Alguien acababa de darse cuenta de que solo fue un simple acostón para él.
Suponía que debía resultarme un consuelo el hecho de que ninguna de las mujeres que habían pasado por esa oficina, su apartamento o el auto había logrado algo más que solo ser una distracción para él; suponía entonces que no era la única que fracasaba en el intento de llegar a algo más con el rebelde chico.
—Mackenzie... ¿trajiste mi café?
Él salió de la oficina acariciando la mejilla que seguramente recibió una muy merecida bofetada, pero con una sonrisa burlona en sus labios, reflejando lo poco que le importaba haber roto la ilusión de aquella mujer. Estaba hecho un descarado desastre; no llevaba el cinturón, tenía los botones de su camisa arrancados y su hermoso, brillante y sedoso cabello castaño estaba desordenado, cayendo por su frente.
—S-Sí, señor Damián —dije, poniéndome de pie y extendiéndole el café junto a una bolsa de cartón que contenía postres. —. También le traje bocadillos.
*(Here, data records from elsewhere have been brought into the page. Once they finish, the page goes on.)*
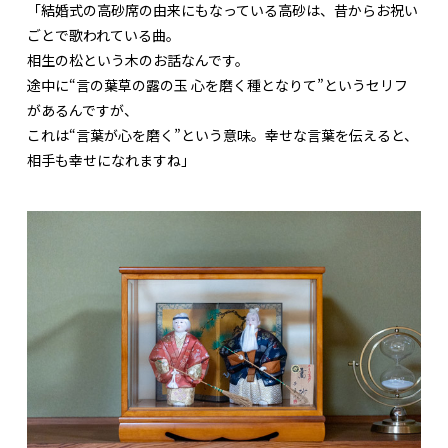
「結婚式の高砂席の由来にもなっている高砂は、昔からお祝い
ごとで歌われている曲。
相生の松という木のお話なんです。
途中に“言の葉草の露の玉 心を磨く種となりて”というセリフ
があるんですが、
これは“言葉が心を磨く”という意味。幸せな言葉を伝えると、
相手も幸せになれますね」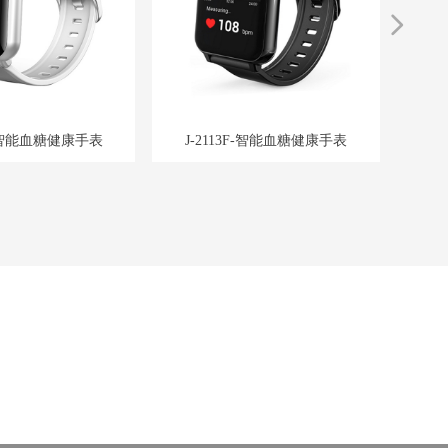
넲
5F-智能血糖健康手表
J-2113F-智能血糖健康手表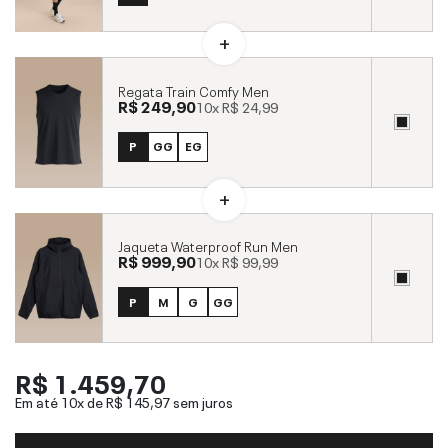
Regata Train Comfy Men
R$ 249,90
10x
R$ 24,99
P
GG
EG
Jaqueta Waterproof Run Men
R$ 999,90
10x
R$ 99,99
P
M
G
GG
R$ 1.459,70
Em até 10x de
R$ 145,97
sem juros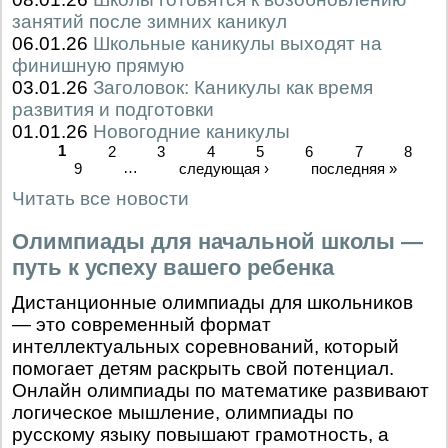
занятий после зимних каникул
06.01.26
Школьные каникулы выходят на
финишную прямую
03.01.26
Заголовок: Каникулы как время
развития и подготовки
01.01.26
Новогодние каникулы
1
2
3
4
5
6
7
8
9
…
следующая ›
последняя »
Читать все новости
Олимпиады для начальной школы —
путь к успеху вашего ребенка
Дистанционные олимпиады для школьников
— это современный формат
интеллектуальных соревнований, который
помогает детям раскрыть свой потенциал.
Онлайн олимпиады по математике развивают
логическое мышление, олимпиады по
русскому языку повышают грамотность, а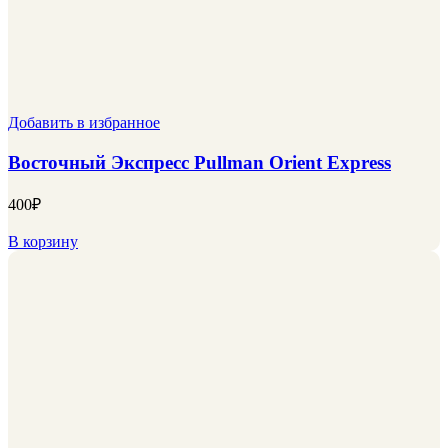
Добавить в избранное
Восточный Экспресс Pullman Orient Express
400
₽
В корзину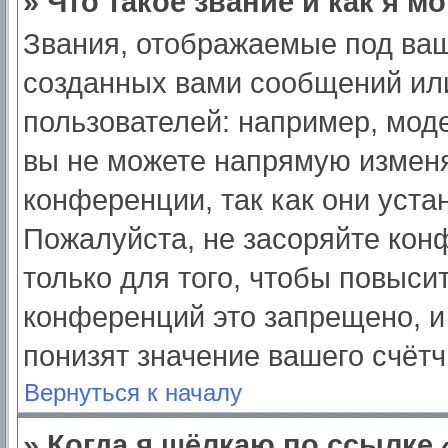
» Что такое звание и как я м
Звания, отображаемые под ва
созданных вами сообщений ил
пользователей: например, мод
вы не можете напрямую изменя
конференции, так как они уст
Пожалуйста, не засоряйте ко
только для того, чтобы повыси
конференций это запрещено, и
понизят значение вашего счёт
Вернуться к началу
» Когда я щёлкаю по ссылке 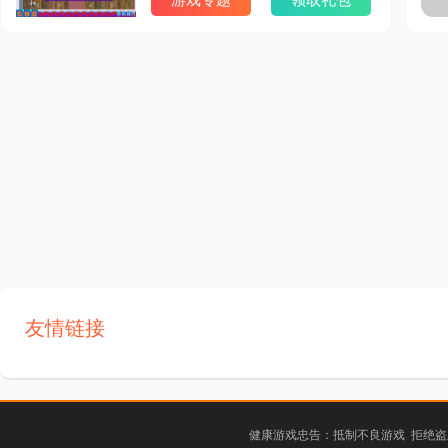
游戏专题
领取礼包
友情链接
健康游戏忠告：抵制不良游戏 拒绝盗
—Nada como comer, después de coger... ¿no lo crees? —bromeó, y tragué saliva sintiéndome un tanto nerviosa cuando sus ojos se conectaron con los míos.
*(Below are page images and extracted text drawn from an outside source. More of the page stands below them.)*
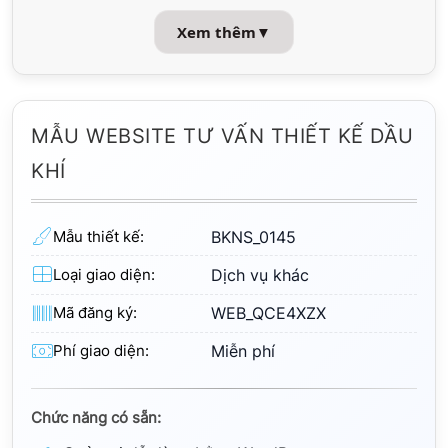
Xem thêm
▼
MẪU WEBSITE TƯ VẤN THIẾT KẾ DẦU
KHÍ
Mẫu thiết kế:
BKNS_0145
Loại giao diện:
Dịch vụ khác
Mã đăng ký:
WEB_QCE4XZX
Phí giao diện:
Miễn phí
Chức năng có sẵn: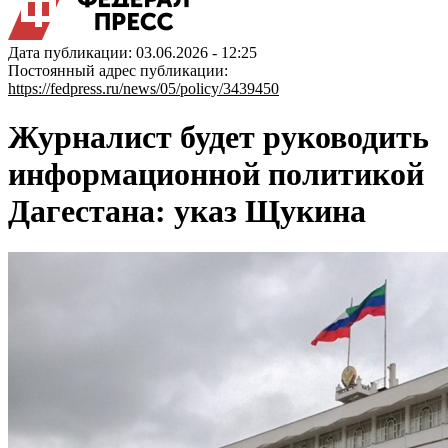
Дата публикации: 03.06.2026 - 12:25
Постоянный адрес публикации:
https://fedpress.ru/news/05/policy/3439450
Журналист будет руководить
информационной политикой
Дагестана: указ Щукина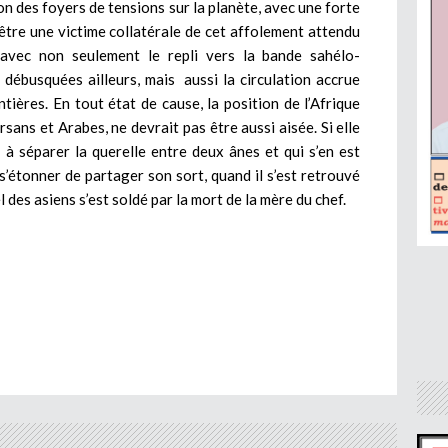
tion des foyers de tensions sur la planète, avec une forte
 être une victime collatérale de cet affolement attendu
, avec non seulement le repli vers la bande sahélo-
ébusquées ailleurs, mais aussi la circulation accrue
tières. En tout état de cause, la position de l’Afrique
rsans et Arabes, ne devrait pas être aussi aisée. Si elle
 à séparer la querelle entre deux ânes et qui s’en est
 s’étonner de partager son sort, quand il s’est retrouvé
 des asiens s’est soldé par la mort de la mère du chef.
¿Qué se suponía que debía responder a eso?
No tenía idea, me puse nerviosa y lo único que pude hacer al final fue soltar una risita boba que tornó aquel momento realmente incómodo.
—Damián... ¿qué rayos te pasó?
Mi sangre se heló, en el instante en que la voz del mismísimo señor Martin Maxwell resonó en aquel espacio. Cielos, no esperaba que se hiciera presente en la firma aquel día.
—¡Papá! ¿Qué onda?
—Nada de qué onda, muchacho... ¿qué haces en ese estado? —le preguntó el hombre, viéndolo con desdén. —. Ya te lo he dicho, para un abogado, la presentación lo es todo.
—No estamos en el juzgado, papá —respondió, bebiendo de su café. —. ¿Qué haces aquí?
—Vine a ver a tu hermano —respondió, rodando los ojos y resignándose a que su hijo menor, era un verdadero desastre. —. No por nada Callum es la imagen de esta firma, de tu parte habría mujeres desnudas y bebidas alcohólicas en el letrero de la entrada.
—¿Te imaginas qué grandioso sería? Atraeríamos mucha más clientela. —contestó con sarcasmo, y tuve que agachar la cabeza para no reírme de sus ocurrencias.
Debía guardar la compostura frente al padre de mi jefe, quien se veía realmente molesto por la falta de seriedad de su hijo.
—Señorita...
Me sobresalté, y alcé el rostro, reprimiendo la sonrisa.
—Mi hijo... ¿está disponible?
Asentí con la cabeza.
—Ahora le anuncio que usted está aquí. —dije, tomando el intercomunicador.
El señor Maxwell le dedicó una mirada carente de humor a Damián, antes de alejarse de nosotros.
—Adiós, papi —Damián agitó los dedos de manera juguetona, y un tanto femenina a manera de juego.
Él rodó los ojos, frunciendo el labio con desdén, antes de adentrarse en la oficina del señor Callum.
—Padres, ¿no? —río, negando con la cabeza, antes de tomar la bolsa de bocadillos. —. Gracias, Mackenzie.
Se marchó.
—Un verdadero placer, Damián... te amo.